WSU researchers extend life of batteries

PULLMAN — To anyone frustrated by the maddeningly short time their cellphone battery holds a charge, help is on the way.

Washington State University materials engineering professor Grant Norton is leading a team that could triple the life of the lithium-ion batteries commonly used in consumer electronics. And strangely enough, it involves tiny tin “whiskers,” and something akin to a shave.

“It’s caused many, many millions of dollars in failures of microelectronic devices over many, many decades,” Norton said of the growth of whisker-like structures that can lead to short circuits. “The earliest example that I found in the literature was radar problems back in the second World War that were caused by tin whisker growth on the tin-plated electronics.”

A rechargeable lithium-ion battery is composed of two electrodes — the cathode and the anode — which are separated by an electrolyte. Lithium ions move from the cathode during charging, and are stored as energy by the anode. The reverse occurs during discharging to create an electric current.
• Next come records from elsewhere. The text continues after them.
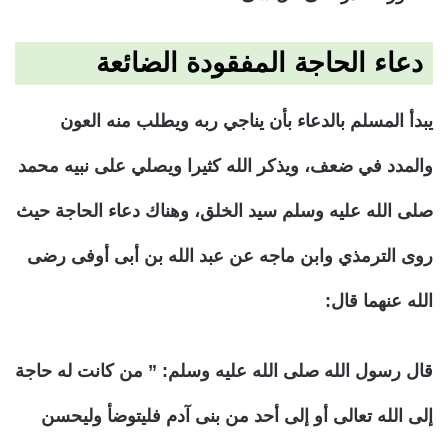
دعاء الحاجة المفقودة الضائعة
يبدأ المسلم بالدعاء بأن يناجي ربه ويطلب منه العون
والمدد في ضعف، ويذكر الله كثيرا ويصلي على نبيه محمد
صلى الله عليه وسلم سيد الخلق، وهناك دعاء الحاجة حيث
روى الترمذي وابن ماجه عن عبد الله بن أبى أوفى رضى
الله عنهما قال:
قال رسول الله صلى الله عليه وسلم: ” من كانت له حاجة
إلى الله تعالى أو إلى أحد من بنى آدم فليتوضأ وليحسن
Current lithium-ion batteries typically have anodes made from graphite, which only has about a third of the energy-storing capacity of tin. But the tin anodes suffer from whisker growth, which can short-circuit a battery.

Getting rid of the whiskers has consistently bedeviled engineers, including Norton and his team, which has worked on the problem for the better part of a decade.

But about 18 months ago, as Norton puts it, he decided to make lemonade from his lemons.

“We sort of turned the problem on its head,” he said. “We’ve got these interesting structures, so let’s find ways that we can use them, instead of looking at them as annoying structures.”

Norton set out to deliberately create the whiskers, but in a controlled way so they wouldn’t grow beyond their designed length. And he put a physical separator in the battery’s electrolyte, providing another layer of protection.

And the best thing about the new structures, called “nanoneedles,” is that producing them on a large scale should be cheap and easy through electroplating.

“It’s a process that’s been scaled up already,” Norton said. “So we didn’t have to reinvent the wheel in terms of a processing method. We’re using something that is a very cost-effective way of making these coatings.”

That also means battery manufacturers could simply replace their carbon-based anodes with Norton’s new tin-plated anodes, and avoid costly redesigns.

He said the university has already filed patent applications for the technology, and talks have started with commercial electroplating companies. If all goes smoothly, Norton estimated the higher-capacity batteries could start appearing in consumer electronics like phones, laptops and digital cameras in a year, and in electric car batteries in about four years.